La bibliothèque libre.
L’Indépendant du Cher (p. 1-2).
Feuilleton de l’Indépendant du Cher

VÉGA LA MAGICIENNE

par
René d’ANJOU

PREMIÈRE PARTIE

L’OISELLE


I

La Femme-Oiseau

Le Concours Hippique venait de finir et bien qu’on fût au Jeudi Saint, il y avait au Grand Palais une réunion des plus choisies sinon des plus élégantes. Elle se composait du monde officiel principalement de journalistes et des membres de l’Aéro-Club.

Tous étaient venus là pour assister à une expérience sensationnelle, la femme-oiseau allait évoluer sur la piste et ses entours, dans son appareil d’aviation. Le Président de la République souriait intéressé au milieu de sa tribune ornée de velours rouge ; près de lui, non moins hilare, se tenait le ministre du travail : M. Laborieu, puis le ministre de l’intérieur : M. Foyer. Puis, M. Deschamps, auquel était dévolu le soin de faire prospérer l’agriculture, un peu dans le marasme depuis quelques années. Puis le préposé à la guerre : général Flambart et le spécialiste de la marine : M. Coulpas.
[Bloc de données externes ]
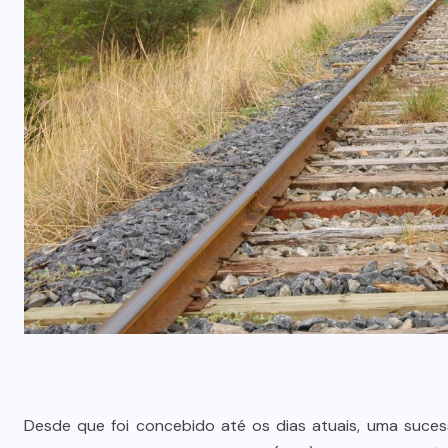
Desde que foi concebido até os dias atuais, uma suces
Le ministre de la justice, M. Boitard, s’appuyait des deux mains à la balustrade au premier rang, prêt à juger, et M. Sansfoi qui s’occupait des cultes, regardait par avance vers le « ciel » du Palais où allait s’enlever « Lady-Bird », comme l’appelaient nos voisins d’Outre-Manche, lesquels venaient d’avoir la primeur de ces étonnants élans.

Les journalistes, dans leur tribune, presque tous armés de légers appareils photographiques, s’exerçaient, en attendant, à « saisir » quelques « gouvernants ». Et les « dames » parquées dans la tribune des « sociétaires » échangeaient des pensées entre elles, tout en respirant les violettes de leur corsage. Les autres gradins étaient vides : c’était une « avant-première ».

En arrière des journalistes, seul, se tenait un homme au visage sérieux, profondément attentif, angoissé même. Il suivait d’un regard jamais distrait, les mouvements gracieux et souples de la jeune femme qui marchait, à pas lents, depuis l’entrée de la longue piste jusqu’au milieu. Là, elle s’arrêta devant les « autorités », salua d’un sourire qui n’avait rien de « professionnel » et resta immobile, enveloppée d’un long manteau de soie blanche bordé de cygne. Dans ses cheveux bruns, touffus et courts, une petite aigrette d’oiseau de Paradis ondulait.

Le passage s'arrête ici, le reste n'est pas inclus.